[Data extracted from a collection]
====
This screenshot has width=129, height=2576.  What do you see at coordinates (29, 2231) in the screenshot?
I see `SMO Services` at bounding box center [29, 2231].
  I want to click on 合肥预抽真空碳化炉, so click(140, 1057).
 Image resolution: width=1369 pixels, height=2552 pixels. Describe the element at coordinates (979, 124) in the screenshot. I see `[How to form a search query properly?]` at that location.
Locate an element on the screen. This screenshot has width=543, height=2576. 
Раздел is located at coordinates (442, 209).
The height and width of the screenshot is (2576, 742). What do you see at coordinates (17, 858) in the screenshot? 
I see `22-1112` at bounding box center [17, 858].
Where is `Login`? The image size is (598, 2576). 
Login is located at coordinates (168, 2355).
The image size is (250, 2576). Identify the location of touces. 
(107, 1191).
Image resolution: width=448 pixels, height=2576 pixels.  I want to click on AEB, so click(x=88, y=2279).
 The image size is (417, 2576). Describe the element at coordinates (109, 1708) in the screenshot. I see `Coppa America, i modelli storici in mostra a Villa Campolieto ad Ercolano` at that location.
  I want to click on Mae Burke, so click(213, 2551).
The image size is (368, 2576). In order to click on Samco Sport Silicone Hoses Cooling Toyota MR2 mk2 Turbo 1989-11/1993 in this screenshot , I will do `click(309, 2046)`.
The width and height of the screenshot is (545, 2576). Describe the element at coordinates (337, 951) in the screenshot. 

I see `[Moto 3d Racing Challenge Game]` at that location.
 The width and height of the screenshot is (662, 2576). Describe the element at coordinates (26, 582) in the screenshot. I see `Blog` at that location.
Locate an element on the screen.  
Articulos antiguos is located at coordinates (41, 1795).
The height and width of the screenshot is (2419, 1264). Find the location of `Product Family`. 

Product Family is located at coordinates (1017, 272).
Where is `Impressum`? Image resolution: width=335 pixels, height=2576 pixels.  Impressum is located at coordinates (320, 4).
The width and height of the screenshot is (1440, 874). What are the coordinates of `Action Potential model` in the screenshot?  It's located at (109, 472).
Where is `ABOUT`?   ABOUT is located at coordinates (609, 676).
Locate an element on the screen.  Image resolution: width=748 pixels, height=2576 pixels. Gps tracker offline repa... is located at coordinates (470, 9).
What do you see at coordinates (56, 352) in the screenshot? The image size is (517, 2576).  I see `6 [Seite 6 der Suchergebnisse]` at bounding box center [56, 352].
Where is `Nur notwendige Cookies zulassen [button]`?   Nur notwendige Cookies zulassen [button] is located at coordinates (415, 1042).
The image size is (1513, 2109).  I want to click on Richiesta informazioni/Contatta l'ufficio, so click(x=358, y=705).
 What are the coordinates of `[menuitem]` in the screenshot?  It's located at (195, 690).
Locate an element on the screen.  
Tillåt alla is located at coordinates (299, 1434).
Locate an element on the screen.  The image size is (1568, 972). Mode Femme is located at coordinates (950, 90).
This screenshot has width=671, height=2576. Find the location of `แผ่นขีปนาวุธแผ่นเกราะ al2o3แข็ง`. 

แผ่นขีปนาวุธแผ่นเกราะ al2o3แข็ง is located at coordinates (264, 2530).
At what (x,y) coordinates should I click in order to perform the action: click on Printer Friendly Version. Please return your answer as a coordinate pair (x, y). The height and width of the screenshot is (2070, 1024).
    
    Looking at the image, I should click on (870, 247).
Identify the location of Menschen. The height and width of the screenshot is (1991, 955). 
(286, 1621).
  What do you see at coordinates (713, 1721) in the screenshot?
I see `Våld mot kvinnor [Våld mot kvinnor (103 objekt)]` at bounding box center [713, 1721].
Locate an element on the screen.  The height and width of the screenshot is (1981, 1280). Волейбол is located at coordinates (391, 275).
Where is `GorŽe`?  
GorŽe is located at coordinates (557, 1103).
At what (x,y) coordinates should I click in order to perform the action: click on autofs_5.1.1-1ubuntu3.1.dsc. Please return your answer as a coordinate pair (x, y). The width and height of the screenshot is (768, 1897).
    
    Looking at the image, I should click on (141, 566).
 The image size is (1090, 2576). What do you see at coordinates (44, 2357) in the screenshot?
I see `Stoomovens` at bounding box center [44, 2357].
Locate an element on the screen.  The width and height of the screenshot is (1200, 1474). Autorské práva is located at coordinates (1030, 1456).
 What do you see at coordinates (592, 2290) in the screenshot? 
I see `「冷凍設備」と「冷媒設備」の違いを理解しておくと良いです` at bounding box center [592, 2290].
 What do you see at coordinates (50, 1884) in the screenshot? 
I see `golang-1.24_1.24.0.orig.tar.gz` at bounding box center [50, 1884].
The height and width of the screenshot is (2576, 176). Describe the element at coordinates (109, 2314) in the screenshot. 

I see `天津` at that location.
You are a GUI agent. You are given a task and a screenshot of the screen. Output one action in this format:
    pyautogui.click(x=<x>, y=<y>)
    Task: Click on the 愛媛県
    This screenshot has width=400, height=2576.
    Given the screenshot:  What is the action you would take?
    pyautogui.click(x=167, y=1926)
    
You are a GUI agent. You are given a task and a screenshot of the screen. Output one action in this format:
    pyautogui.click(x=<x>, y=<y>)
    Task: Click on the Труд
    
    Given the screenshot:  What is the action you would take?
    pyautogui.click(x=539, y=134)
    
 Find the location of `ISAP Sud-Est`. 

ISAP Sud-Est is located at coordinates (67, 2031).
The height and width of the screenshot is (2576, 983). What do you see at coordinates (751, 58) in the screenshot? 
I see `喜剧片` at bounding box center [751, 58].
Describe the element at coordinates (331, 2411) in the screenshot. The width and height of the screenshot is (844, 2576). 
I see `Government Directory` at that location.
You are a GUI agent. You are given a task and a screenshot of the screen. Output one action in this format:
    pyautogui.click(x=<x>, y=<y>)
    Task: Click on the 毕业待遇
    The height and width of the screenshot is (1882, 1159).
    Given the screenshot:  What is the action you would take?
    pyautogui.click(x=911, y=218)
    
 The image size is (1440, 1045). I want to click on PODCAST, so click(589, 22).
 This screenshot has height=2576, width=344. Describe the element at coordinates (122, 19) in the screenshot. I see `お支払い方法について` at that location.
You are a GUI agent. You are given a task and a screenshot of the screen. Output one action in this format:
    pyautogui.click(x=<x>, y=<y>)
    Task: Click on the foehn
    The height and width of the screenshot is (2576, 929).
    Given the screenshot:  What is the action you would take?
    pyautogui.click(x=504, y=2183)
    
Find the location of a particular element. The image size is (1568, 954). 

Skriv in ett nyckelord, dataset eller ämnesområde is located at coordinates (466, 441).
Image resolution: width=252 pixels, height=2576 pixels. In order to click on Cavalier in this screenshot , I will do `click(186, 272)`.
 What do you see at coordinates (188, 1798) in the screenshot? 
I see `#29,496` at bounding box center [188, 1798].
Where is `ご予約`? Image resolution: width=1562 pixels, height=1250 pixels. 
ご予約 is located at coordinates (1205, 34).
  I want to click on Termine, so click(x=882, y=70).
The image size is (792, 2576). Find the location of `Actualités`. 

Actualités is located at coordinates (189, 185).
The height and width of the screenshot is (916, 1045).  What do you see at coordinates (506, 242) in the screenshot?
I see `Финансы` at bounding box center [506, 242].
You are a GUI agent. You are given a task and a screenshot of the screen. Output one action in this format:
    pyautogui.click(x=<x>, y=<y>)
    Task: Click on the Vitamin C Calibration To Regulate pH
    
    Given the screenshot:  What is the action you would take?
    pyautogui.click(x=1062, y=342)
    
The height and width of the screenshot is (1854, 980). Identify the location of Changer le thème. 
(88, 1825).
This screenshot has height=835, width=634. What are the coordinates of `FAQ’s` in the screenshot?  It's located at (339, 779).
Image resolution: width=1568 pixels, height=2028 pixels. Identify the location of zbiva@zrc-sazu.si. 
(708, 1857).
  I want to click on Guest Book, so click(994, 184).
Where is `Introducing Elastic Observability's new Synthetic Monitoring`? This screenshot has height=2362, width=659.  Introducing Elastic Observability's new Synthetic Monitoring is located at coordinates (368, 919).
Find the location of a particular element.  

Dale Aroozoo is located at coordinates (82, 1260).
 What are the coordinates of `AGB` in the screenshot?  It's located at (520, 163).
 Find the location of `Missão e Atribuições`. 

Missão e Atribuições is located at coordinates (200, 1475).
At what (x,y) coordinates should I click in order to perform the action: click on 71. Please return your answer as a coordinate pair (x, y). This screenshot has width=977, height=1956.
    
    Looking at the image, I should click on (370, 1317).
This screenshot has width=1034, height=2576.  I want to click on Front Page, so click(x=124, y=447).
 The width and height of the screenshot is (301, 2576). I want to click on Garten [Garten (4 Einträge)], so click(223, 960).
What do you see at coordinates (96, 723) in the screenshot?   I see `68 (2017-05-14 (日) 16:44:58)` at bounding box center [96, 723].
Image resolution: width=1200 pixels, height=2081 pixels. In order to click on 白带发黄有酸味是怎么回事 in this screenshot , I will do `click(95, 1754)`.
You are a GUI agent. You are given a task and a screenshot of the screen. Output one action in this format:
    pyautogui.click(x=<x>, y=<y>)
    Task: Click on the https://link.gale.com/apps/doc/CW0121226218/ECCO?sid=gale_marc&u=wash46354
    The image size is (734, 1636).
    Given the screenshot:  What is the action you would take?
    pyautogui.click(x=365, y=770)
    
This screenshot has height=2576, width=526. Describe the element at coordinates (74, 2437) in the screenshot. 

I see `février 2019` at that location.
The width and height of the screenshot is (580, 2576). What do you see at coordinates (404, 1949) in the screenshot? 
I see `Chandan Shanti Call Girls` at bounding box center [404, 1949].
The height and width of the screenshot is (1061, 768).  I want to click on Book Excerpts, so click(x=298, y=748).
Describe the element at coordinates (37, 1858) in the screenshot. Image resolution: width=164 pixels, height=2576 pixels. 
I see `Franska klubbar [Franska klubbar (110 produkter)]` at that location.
====
● Action item
In your reply, restate exactly the lines from the start of the records above through the line holding "The image size is (368, 2576).", including both, and nothing else.

● Reply to the task
This screenshot has width=129, height=2576.  What do you see at coordinates (29, 2231) in the screenshot?
I see `SMO Services` at bounding box center [29, 2231].
  I want to click on 合肥预抽真空碳化炉, so click(140, 1057).
 Image resolution: width=1369 pixels, height=2552 pixels. Describe the element at coordinates (979, 124) in the screenshot. I see `[How to form a search query properly?]` at that location.
Locate an element on the screen. This screenshot has width=543, height=2576. 
Раздел is located at coordinates (442, 209).
The height and width of the screenshot is (2576, 742). What do you see at coordinates (17, 858) in the screenshot? 
I see `22-1112` at bounding box center [17, 858].
Where is `Login`? The image size is (598, 2576). 
Login is located at coordinates (168, 2355).
The image size is (250, 2576). Identify the location of touces. 
(107, 1191).
Image resolution: width=448 pixels, height=2576 pixels.  I want to click on AEB, so click(x=88, y=2279).
 The image size is (417, 2576). Describe the element at coordinates (109, 1708) in the screenshot. I see `Coppa America, i modelli storici in mostra a Villa Campolieto ad Ercolano` at that location.
  I want to click on Mae Burke, so click(213, 2551).
The image size is (368, 2576). In order to click on Samco Sport Silicone Hoses Cooling Toyota MR2 mk2 Turbo 1989-11/1993 in this screenshot , I will do `click(309, 2046)`.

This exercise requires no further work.